In connection with the completion of the transaction, the Company re-evaluated its reinsurance program, considering the capital structure and risk management programs of the combined operations of Affirmative. On January 31, 2007, the Company gave written notice to its reinsurer of its intent to terminate its quota share reinsurance agreements, with an effective cancellation date of April 1, 2007. The Company further notified its reinsurer of its decision to exercise its option to terminate liability at cancellation, whereby the reinsurer will have no liability on claims arising subsequent to the effective date of cancellation. In February 2007, the Company and its quota share reinsurer also negotiated terms of a new quota share agreement and on February 27, 2007, entered into a new 21-month quota share agreement to be effective April 1, 2007. The new quota share agreement will increase the Company’s net retention from 30% to 75% and from 25% to 75% on policies issued in Louisiana and Alabama, respectively. The Company is currently evaluating its catastrophe excess of loss reinsurance program in light of its increased retention.

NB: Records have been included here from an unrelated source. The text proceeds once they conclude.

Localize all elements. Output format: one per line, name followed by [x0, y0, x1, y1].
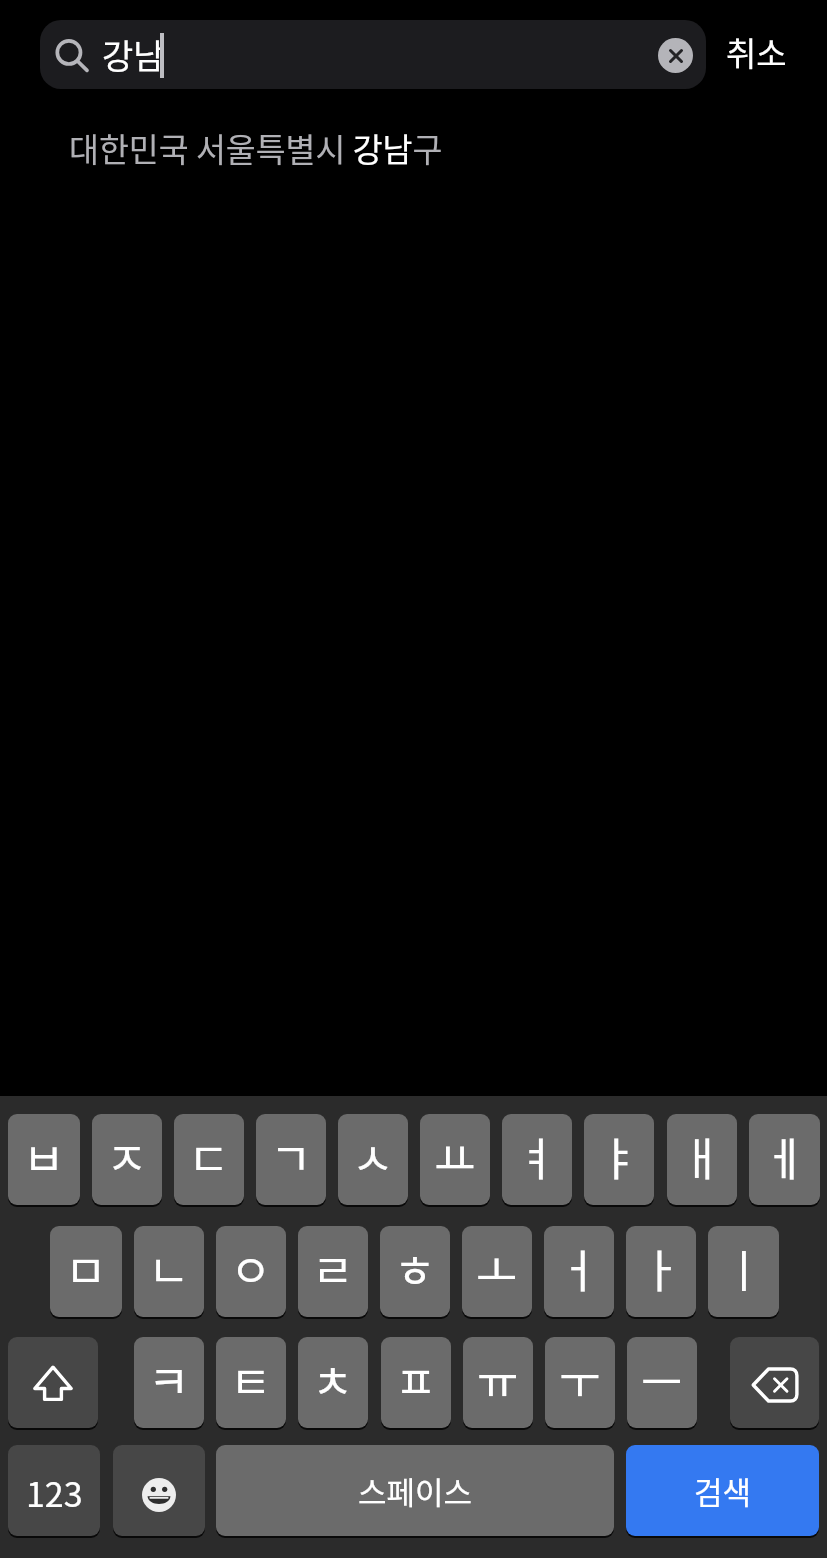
staticText: ㅠ — [477, 1347, 519, 1412]
staticText: ㅍ — [395, 1347, 437, 1412]
staticText: 123 — [26, 1468, 83, 1517]
button[interactable]: 대한민국 서울특별시 강남구 — [0, 110, 827, 190]
button[interactable]: ㅡ — [627, 1337, 697, 1428]
staticText: ㅕ — [516, 1124, 558, 1189]
staticText: ㅇ — [230, 1236, 272, 1301]
staticText: ㅌ — [230, 1347, 272, 1412]
button[interactable]: ㅠ — [463, 1337, 533, 1428]
staticText: ㅛ — [434, 1124, 476, 1189]
button[interactable]: ㄱ — [256, 1114, 326, 1205]
button[interactable]: ㅋ — [134, 1337, 204, 1428]
staticText: ㅗ — [476, 1236, 518, 1301]
button[interactable]: ㅂ — [8, 1114, 80, 1205]
staticText: 강남 — [102, 30, 165, 79]
button[interactable]: Clear search text — [658, 38, 693, 73]
button[interactable]: ㅏ — [626, 1226, 696, 1317]
button[interactable]: 스페이스 — [216, 1445, 614, 1536]
staticText: ㅜ — [559, 1347, 601, 1412]
staticText: ㅑ — [598, 1124, 640, 1189]
staticText: ㄴ — [148, 1236, 190, 1301]
staticText: 검색 — [694, 1468, 752, 1513]
staticText: ㅈ — [106, 1124, 148, 1189]
staticText: ㅅ — [352, 1124, 394, 1189]
button[interactable]: ㅜ — [545, 1337, 615, 1428]
button[interactable]: ㄷ — [174, 1114, 244, 1205]
button[interactable]: Backspace — [730, 1337, 819, 1428]
staticText: ㅂ — [23, 1124, 65, 1189]
staticText: ㅓ — [558, 1236, 600, 1301]
button[interactable]: ㅑ — [584, 1114, 654, 1205]
staticText: ㄱ — [270, 1124, 312, 1189]
button[interactable]: ㅌ — [216, 1337, 286, 1428]
button[interactable]: ㅈ — [92, 1114, 162, 1205]
staticText: ㅎ — [394, 1236, 436, 1301]
button[interactable]: Shift — [8, 1337, 98, 1428]
staticText: ㅐ — [681, 1124, 723, 1189]
button[interactable]: ㄹ — [298, 1226, 368, 1317]
staticText: ㅣ — [723, 1236, 765, 1301]
staticText: 대한민국 서울특별시 강남구 — [69, 124, 443, 171]
button[interactable]: ㅕ — [502, 1114, 572, 1205]
staticText: ㅔ — [764, 1124, 806, 1189]
button[interactable]: ㅎ — [380, 1226, 450, 1317]
button[interactable]: ㅁ — [50, 1226, 122, 1317]
staticText: ㅡ — [641, 1347, 683, 1412]
button[interactable]: ㅛ — [420, 1114, 490, 1205]
staticText: ㅏ — [640, 1236, 682, 1301]
button[interactable]: ㅊ — [298, 1337, 368, 1428]
staticText: ㅋ — [148, 1347, 190, 1412]
button[interactable]: ㅣ — [708, 1226, 779, 1317]
button[interactable]: ㅇ — [216, 1226, 286, 1317]
button[interactable]: ㅐ — [667, 1114, 737, 1205]
button[interactable]: ㅗ — [462, 1226, 532, 1317]
staticText: ㄷ — [188, 1124, 230, 1189]
staticText: 취소 — [726, 28, 787, 76]
button[interactable] — [40, 20, 706, 89]
button[interactable]: 검색 — [626, 1445, 819, 1536]
button[interactable]: Emoji keyboard — [113, 1445, 205, 1536]
button[interactable]: ㅓ — [544, 1226, 614, 1317]
staticText: 스페이스 — [358, 1468, 473, 1513]
button[interactable]: ㄴ — [134, 1226, 204, 1317]
button[interactable]: ㅍ — [381, 1337, 451, 1428]
button[interactable]: 123 — [8, 1445, 100, 1536]
staticText: ㅊ — [312, 1347, 354, 1412]
button[interactable]: ㅔ — [749, 1114, 820, 1205]
staticText: ㄹ — [312, 1236, 354, 1301]
staticText: ㅁ — [65, 1236, 107, 1301]
button[interactable]: 취소 — [714, 20, 799, 89]
button[interactable]: ㅅ — [338, 1114, 408, 1205]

The acquisition of the Company’s units by Affirmative constituted a change in control under the indenture and provisions of the Company’s $20 million floating rate subordinated notes, triggering the Company’s obligation to offer to redeem from the holders all or any part of the notes at a cash price of 101% of the aggregate principal amount of the notes. On February 23, 2007, the Company provided its offer to redeem the notes from the holders, and effective February 27, 2007, received notices from 100% of the holders electing not to accept the redemption offer.
Concurrent with the completion of the transaction, the Company and Affirmative’s management have begun the process of assessing and formulating a plan to integrate its existing businesses and identify redundant locations, operations, personnel and business systems. While management has not completed its assessment, the final plan may significantly affect the Company’s operations and the carrying value of the Company’s assets and liabilities.